From the beginning, Brubaker wove Cap’s WW2 throughout his legend, fleshing out the Red Skull (no pun intended) so that he became less of a cipher for evil and more of a bitter-but-intelligent National hero—sort of a Mr. Glass to Cap’s Unbreakable Bruce Willis.  In the very first story arc that Brubaker took on, in Cap #1, he wove the cosmic cube and a blurry past, marked by a time-out from life in suspended animation, into Cap’s very personality, showing how troubling it was for Steve Rogers to have missed out on decades of life.  Brubaker reintroduced Bucky Barnes, gave Cap a more logical, intimate relationship with SHIELD, and showed how hard it is to be Cap’s coworker, let alone friend.

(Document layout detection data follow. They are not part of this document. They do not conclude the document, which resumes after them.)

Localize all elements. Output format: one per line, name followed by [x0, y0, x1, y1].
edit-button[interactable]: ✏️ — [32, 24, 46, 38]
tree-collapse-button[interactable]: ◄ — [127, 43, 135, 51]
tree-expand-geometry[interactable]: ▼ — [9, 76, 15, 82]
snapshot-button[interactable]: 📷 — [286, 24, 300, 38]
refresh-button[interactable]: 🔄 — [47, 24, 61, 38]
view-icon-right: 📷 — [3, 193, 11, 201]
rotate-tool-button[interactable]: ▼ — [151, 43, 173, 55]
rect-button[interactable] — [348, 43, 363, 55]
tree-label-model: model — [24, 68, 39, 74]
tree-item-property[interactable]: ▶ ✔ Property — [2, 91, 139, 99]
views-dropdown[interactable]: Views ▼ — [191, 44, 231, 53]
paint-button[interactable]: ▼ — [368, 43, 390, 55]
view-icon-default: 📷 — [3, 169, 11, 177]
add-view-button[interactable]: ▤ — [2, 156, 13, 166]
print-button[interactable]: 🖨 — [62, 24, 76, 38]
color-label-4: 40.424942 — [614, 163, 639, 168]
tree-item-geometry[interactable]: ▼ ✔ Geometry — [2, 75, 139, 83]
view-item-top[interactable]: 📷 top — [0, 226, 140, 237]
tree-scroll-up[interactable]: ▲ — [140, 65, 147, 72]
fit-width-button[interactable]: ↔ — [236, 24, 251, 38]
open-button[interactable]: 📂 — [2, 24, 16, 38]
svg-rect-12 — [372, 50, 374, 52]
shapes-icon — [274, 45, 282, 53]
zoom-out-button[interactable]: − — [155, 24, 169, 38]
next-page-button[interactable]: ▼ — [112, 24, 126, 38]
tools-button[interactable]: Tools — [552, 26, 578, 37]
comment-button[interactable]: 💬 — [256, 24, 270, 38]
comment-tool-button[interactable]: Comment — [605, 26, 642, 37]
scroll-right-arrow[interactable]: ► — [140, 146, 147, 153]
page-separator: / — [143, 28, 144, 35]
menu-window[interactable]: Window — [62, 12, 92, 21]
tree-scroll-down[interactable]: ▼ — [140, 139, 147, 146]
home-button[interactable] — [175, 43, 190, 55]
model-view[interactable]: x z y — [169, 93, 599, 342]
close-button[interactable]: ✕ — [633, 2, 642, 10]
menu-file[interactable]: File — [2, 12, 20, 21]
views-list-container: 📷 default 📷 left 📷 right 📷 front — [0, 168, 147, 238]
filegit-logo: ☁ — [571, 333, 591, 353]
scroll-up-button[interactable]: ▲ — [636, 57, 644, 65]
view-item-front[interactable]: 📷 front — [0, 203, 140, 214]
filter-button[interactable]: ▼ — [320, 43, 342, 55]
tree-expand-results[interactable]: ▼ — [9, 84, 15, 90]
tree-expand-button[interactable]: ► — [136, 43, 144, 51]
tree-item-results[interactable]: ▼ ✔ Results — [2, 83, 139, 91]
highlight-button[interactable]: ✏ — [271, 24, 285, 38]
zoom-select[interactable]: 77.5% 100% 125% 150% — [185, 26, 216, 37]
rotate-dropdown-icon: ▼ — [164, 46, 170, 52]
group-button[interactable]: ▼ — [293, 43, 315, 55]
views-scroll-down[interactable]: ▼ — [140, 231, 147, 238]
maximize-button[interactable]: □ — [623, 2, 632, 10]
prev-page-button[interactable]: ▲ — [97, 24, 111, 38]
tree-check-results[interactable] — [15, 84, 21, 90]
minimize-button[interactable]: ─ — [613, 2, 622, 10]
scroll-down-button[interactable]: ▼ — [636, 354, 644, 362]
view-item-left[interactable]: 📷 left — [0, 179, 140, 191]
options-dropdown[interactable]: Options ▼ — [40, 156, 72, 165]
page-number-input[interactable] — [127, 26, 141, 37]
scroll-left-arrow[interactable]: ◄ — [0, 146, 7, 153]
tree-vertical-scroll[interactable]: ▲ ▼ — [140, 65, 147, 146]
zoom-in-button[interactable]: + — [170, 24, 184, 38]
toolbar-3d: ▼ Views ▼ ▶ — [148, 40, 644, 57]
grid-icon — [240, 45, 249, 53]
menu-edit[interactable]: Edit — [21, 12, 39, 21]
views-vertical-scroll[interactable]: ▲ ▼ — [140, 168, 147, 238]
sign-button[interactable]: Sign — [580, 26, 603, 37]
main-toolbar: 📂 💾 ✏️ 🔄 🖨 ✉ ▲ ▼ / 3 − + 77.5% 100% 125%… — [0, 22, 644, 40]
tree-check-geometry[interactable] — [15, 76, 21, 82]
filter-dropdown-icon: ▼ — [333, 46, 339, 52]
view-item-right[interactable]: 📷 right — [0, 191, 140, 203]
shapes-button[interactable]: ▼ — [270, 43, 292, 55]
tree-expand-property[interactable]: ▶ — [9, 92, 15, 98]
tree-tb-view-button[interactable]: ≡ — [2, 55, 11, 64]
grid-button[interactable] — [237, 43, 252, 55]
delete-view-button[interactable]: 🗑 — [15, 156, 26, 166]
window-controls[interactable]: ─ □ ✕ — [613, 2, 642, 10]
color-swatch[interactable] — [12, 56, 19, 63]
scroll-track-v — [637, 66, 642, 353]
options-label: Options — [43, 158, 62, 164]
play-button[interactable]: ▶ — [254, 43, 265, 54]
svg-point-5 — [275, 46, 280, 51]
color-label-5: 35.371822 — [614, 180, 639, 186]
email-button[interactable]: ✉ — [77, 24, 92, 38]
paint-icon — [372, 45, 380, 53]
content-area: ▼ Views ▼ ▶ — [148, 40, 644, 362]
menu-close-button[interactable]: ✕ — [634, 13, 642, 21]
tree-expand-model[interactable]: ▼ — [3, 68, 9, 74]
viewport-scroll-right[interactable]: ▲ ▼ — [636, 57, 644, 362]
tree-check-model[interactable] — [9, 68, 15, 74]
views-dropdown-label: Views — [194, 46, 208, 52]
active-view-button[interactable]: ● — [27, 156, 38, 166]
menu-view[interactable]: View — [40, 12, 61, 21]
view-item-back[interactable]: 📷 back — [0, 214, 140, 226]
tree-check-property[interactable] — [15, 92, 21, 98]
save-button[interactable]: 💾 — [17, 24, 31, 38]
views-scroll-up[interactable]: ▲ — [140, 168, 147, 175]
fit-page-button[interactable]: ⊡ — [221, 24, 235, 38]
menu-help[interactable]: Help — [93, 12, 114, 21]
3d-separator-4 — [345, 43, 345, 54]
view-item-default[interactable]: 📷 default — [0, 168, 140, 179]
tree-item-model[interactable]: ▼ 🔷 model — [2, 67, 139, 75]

And then, in issue #25, he killed him.

I hated Ed for that.  I hated Joe Queseda, Marvel’s Editor-in-Chief, for The Civil War, and I hated Ed for killing off Steve Rogers.  And then I hated him more for not bringing Steve back.  But then he created a Bucky with depth and passion, a Falcon who was so much more than a sidekick, and a Nick Fury with depth.  And then I appreciated not having Steve around.  I even stopped missing him, even though I knew he was about as dead as Bruce Wayne (i.e., he’s not dead at all).

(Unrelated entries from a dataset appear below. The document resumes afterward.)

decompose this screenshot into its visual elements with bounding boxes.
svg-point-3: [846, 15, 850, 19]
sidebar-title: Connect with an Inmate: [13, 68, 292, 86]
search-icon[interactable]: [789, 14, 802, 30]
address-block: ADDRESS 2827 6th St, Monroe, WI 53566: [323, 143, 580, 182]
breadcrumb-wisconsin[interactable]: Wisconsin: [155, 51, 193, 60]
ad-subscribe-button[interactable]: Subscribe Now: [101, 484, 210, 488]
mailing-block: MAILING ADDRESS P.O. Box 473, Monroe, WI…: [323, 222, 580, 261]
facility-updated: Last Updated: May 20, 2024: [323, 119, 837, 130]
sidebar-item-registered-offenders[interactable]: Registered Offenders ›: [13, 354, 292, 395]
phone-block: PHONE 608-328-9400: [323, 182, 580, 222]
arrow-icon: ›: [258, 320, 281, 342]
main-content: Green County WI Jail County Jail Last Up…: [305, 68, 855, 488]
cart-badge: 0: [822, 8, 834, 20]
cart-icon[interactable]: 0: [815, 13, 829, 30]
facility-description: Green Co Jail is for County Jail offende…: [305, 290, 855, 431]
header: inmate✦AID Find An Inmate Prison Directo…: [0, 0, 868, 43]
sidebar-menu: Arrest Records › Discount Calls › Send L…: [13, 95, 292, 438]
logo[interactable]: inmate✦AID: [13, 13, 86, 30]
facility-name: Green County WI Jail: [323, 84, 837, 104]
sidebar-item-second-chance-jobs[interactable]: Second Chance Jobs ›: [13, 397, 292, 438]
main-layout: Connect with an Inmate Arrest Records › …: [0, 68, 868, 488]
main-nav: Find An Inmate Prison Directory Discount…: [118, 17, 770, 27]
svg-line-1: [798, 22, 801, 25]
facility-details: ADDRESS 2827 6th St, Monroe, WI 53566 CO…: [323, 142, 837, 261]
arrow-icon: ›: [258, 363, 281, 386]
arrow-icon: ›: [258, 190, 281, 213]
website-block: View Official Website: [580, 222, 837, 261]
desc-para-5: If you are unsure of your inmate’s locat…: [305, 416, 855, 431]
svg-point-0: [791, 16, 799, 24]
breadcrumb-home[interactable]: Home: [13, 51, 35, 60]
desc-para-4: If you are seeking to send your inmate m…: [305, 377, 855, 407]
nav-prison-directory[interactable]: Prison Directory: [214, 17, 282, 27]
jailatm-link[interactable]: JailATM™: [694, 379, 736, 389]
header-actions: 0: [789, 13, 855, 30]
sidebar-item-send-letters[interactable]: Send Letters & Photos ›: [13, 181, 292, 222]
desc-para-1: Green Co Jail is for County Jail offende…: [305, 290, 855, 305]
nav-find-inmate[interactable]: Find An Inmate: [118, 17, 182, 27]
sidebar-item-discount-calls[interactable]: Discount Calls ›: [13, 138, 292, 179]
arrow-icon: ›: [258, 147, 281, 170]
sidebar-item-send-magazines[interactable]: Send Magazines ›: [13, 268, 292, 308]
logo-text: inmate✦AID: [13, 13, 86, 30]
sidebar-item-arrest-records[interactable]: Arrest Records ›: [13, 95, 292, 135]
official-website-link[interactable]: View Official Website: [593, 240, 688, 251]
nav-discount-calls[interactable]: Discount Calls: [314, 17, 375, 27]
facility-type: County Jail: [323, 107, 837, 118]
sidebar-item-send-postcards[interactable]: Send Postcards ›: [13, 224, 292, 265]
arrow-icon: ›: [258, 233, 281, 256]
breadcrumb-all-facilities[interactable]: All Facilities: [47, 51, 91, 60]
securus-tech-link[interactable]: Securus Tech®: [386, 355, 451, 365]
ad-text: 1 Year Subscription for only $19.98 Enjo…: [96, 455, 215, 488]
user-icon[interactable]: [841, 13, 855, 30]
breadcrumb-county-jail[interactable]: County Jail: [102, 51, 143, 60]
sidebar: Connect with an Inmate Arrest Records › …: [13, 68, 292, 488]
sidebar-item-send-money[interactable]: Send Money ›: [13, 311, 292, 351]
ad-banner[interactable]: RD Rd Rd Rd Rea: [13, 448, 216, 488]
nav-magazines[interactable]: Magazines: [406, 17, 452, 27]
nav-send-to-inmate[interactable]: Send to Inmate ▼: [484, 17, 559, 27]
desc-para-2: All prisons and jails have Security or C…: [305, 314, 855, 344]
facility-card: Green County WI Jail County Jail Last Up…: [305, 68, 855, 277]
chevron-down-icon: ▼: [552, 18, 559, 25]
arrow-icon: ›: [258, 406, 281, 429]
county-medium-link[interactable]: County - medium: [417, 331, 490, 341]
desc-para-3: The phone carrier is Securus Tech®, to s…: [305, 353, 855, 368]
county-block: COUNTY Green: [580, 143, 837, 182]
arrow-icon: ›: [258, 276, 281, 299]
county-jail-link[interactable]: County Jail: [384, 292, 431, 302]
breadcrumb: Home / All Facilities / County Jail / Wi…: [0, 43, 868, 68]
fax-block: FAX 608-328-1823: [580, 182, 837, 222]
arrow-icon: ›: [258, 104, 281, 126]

Now, two issues deep into Captain America Reborn, it all starts to make sense.  And it’s clear that Brubaker knew where he was going with this right from the beginning.  It all started with the Red Skull trying to take over Cap’s body, with the cosmic cube and alterations of time and memory, and it looks like that’s where it’s going to end.

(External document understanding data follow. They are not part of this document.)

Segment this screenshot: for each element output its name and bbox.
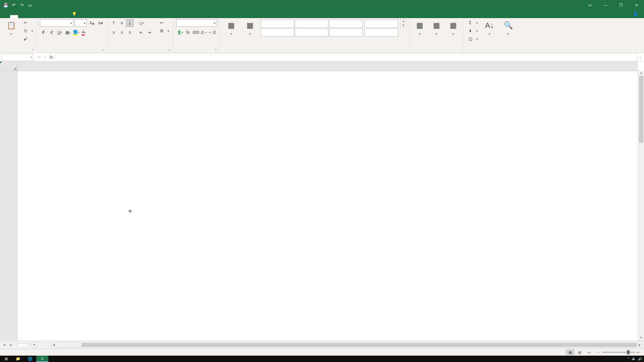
add-sheet-icon[interactable]: + [31, 342, 38, 348]
style-schlecht[interactable] [365, 20, 398, 28]
tab-home[interactable] [10, 15, 18, 18]
styles-expand-icon[interactable]: ▴▾ [400, 19, 407, 27]
merge-center-button[interactable]: ⊞▾ [158, 27, 170, 34]
cut-button[interactable]: ✂ [21, 19, 34, 26]
zoom-thumb[interactable] [627, 350, 630, 354]
touch-icon[interactable]: ▭ [27, 2, 33, 8]
scroll-down-icon[interactable]: ▾ [638, 336, 644, 341]
view-normal-icon[interactable]: ▦ [566, 349, 575, 355]
ribbon-options-icon[interactable]: ▭ [582, 0, 598, 10]
excel-taskbar-icon[interactable]: X [36, 356, 48, 362]
paste-button[interactable]: 📋 ▾ [3, 19, 19, 36]
save-icon[interactable]: 💾 [3, 2, 9, 8]
style-eingabe[interactable] [329, 28, 363, 37]
name-box[interactable]: ▾ [1, 54, 34, 61]
scroll-up-icon[interactable]: ▴ [638, 71, 644, 76]
align-middle-icon[interactable]: ≡ [118, 19, 125, 27]
align-top-icon[interactable]: ⤒ [110, 19, 117, 27]
explorer-icon[interactable]: 📁 [12, 356, 24, 362]
comma-icon[interactable]: 000 [192, 29, 200, 36]
find-select-button[interactable]: 🔍▾ [500, 19, 517, 36]
style-standard[interactable] [261, 20, 294, 28]
style-berechnung[interactable] [295, 28, 328, 37]
style-erklarender[interactable] [365, 28, 398, 37]
tab-insert[interactable] [18, 15, 26, 18]
vertical-scrollbar[interactable]: ▴ ▾ [638, 71, 644, 341]
tab-pagelayout[interactable] [26, 15, 34, 18]
conditional-formatting-button[interactable]: ▦▾ [223, 19, 239, 36]
tab-data[interactable] [42, 15, 50, 18]
font-color-icon[interactable]: A▾ [80, 29, 88, 36]
font-name-combo[interactable]: ▾ [40, 19, 73, 27]
alignment-launcher-icon[interactable]: ↘ [168, 48, 172, 52]
style-neutral[interactable] [329, 20, 363, 28]
align-bottom-icon[interactable]: ⤓ [126, 19, 133, 27]
zoom-in-icon[interactable]: + [637, 350, 639, 354]
cells-area[interactable] [17, 71, 638, 341]
sheet-nav-next-icon[interactable]: ► [8, 342, 14, 348]
system-tray[interactable]: ˄ 🖧 🔊 [626, 357, 644, 361]
sheet-nav-prev-icon[interactable]: ◄ [1, 342, 7, 348]
scroll-left-icon[interactable]: ◄ [51, 343, 57, 347]
tray-up-icon[interactable]: ˄ [628, 357, 629, 361]
scroll-right-icon[interactable]: ► [637, 343, 642, 347]
style-ausgabe[interactable] [261, 28, 294, 37]
edge-icon[interactable]: 🌐 [24, 356, 36, 362]
network-icon[interactable]: 🖧 [632, 357, 635, 361]
fill-button[interactable]: ⬇▾ [466, 27, 479, 34]
font-size-combo[interactable]: ▾ [75, 19, 87, 27]
redo-icon[interactable]: ↷ [19, 2, 25, 8]
wrap-text-button[interactable]: ↩ [158, 19, 170, 26]
qat-customize-icon[interactable] [35, 2, 41, 8]
orientation-icon[interactable]: ⭯▾ [138, 19, 145, 27]
indent-increase-icon[interactable]: ⇥ [146, 29, 153, 36]
number-format-combo[interactable]: ▾ [176, 19, 217, 27]
sound-icon[interactable]: 🔊 [638, 357, 642, 361]
sheet-tab-active[interactable] [17, 344, 28, 346]
increase-decimal-icon[interactable]: .0→ [200, 29, 208, 36]
format-cells-button[interactable]: ▦▾ [446, 19, 461, 36]
grow-font-icon[interactable]: A▴ [88, 19, 96, 27]
percent-icon[interactable]: % [184, 29, 192, 36]
start-icon[interactable]: ⊞ [0, 356, 12, 362]
vscroll-thumb[interactable] [639, 76, 643, 143]
shrink-font-icon[interactable]: A▾ [97, 19, 104, 27]
border-icon[interactable]: ▦▾ [64, 29, 71, 36]
italic-icon[interactable]: K [48, 29, 55, 36]
accounting-icon[interactable]: 💲▾ [176, 29, 183, 36]
tab-formulas[interactable] [34, 15, 42, 18]
select-all-corner[interactable] [0, 62, 17, 71]
format-as-table-button[interactable]: ▦▾ [241, 19, 258, 36]
zoom-out-icon[interactable]: − [597, 350, 599, 354]
tab-view[interactable] [58, 15, 66, 18]
number-launcher-icon[interactable]: ↘ [214, 48, 218, 52]
decrease-decimal-icon[interactable]: ←.0 [208, 29, 216, 36]
style-gut[interactable] [295, 20, 328, 28]
copy-button[interactable]: ⎘▾ [21, 27, 34, 34]
zoom-slider[interactable] [602, 352, 635, 353]
tell-me-search[interactable]: 💡 [69, 10, 81, 18]
view-pagelayout-icon[interactable]: ▤ [575, 349, 584, 355]
tab-file[interactable] [2, 15, 10, 18]
align-center-icon[interactable]: ≡ [118, 29, 125, 36]
enter-formula-icon[interactable]: ✓ [44, 55, 47, 60]
align-right-icon[interactable]: ≡ [126, 29, 133, 36]
font-launcher-icon[interactable]: ↘ [102, 48, 106, 52]
view-pagebreak-icon[interactable]: ▭ [585, 349, 593, 355]
fill-color-icon[interactable]: 🪣▾ [72, 29, 79, 36]
clipboard-launcher-icon[interactable]: ↘ [32, 48, 36, 52]
tab-review[interactable] [50, 15, 58, 18]
format-painter-button[interactable]: 🖌 [21, 36, 34, 42]
formula-input[interactable] [56, 54, 637, 61]
maximize-icon[interactable]: ❐ [613, 0, 629, 10]
close-icon[interactable]: ✕ [629, 0, 644, 10]
delete-cells-button[interactable]: ▦▾ [429, 19, 444, 36]
cancel-formula-icon[interactable]: ✕ [38, 55, 41, 60]
cell-styles-gallery[interactable] [260, 19, 362, 36]
clear-button[interactable]: ◫▾ [466, 36, 479, 42]
hscroll-thumb[interactable] [82, 343, 637, 347]
bold-icon[interactable]: F [40, 29, 47, 36]
align-left-icon[interactable]: ≡ [110, 29, 117, 36]
horizontal-scrollbar[interactable]: ◄ ► [51, 342, 643, 348]
minimize-icon[interactable]: ― [598, 0, 613, 10]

What happened in Reborn?  Basically, we learned that Zola/Skull/Faustus’ assassination was never designed to kill Cap, it was designed to freeze him in the time stream so that Red Skull could occupy Cap’s body.  Just as the body was pulled through the time stream into Zola’s lab, Sharon saw it and destroyed the machine.  As a result, Skull had to jump into someone so he jumped into another Zola-type construct.  But what happened to Cap?  Well, he is now unmoored.  His consciousness is reliving his experiences without the linear boundaries of time.  The question now is, when will Cap stop moving and where is his physical body?

Most of the time, writers use flash-backs to fill pages or kill time.  They’re useless and, usually, not done well.  But Brubaker has been using them to paint a full picture of America’s greatest hero . . . And of Cap’s allies and enemies as well.  With the exception of Captain America #601, Brubaker has dropped clues and hints throughout his run on Captain America as to what was coming.  Yes, time travel is generally a stupid copout.  Yeah, I’d have preferred it if the gun Sharon shot Steve with was some of kind of virus that stopped his heart and brain activity, but somehow his super soldier status revived him, but that would be a tough sell, particularly since there’s been talk of an autopsy having been done and we’ve never seen any evidence that Cap is a Deadpool-like healer.  He’s tough, but he can’t survive having his organs removed or his heart stopped.  Or at least there’s never been any indication in the past that he could do
such things.

Plus, the use of time has been such an important part of Brubaker’s style on this book that it just makes sense here.  We see Cap re-live important events in his life and struggle to change them, but also we see him frightened about the side-effects if he does try to change them.  And as much as I hate the tie-ins to Dark Reign, here it makes sense.  Captain America needs to come back to take down Norman Osborn.  If Marvel tries to do anything less, they’ll be disappointing many fans who are already irritated at everything that has happened since Civil War.

Epting rocks.

A final word about the art: Butch Guice is the artist for Ultimates, and seems incapable of drawing a non-Ultimate Cap.  Too bad.  Brubaker has had some great artists who know how to draw pulp during his run, most notably Epting, but here the art is dark without form.  This is not Guice’s best work.  It’s not enough to turn me off, though, because even mediocre Guice is better than most.  (But not better than Epting.)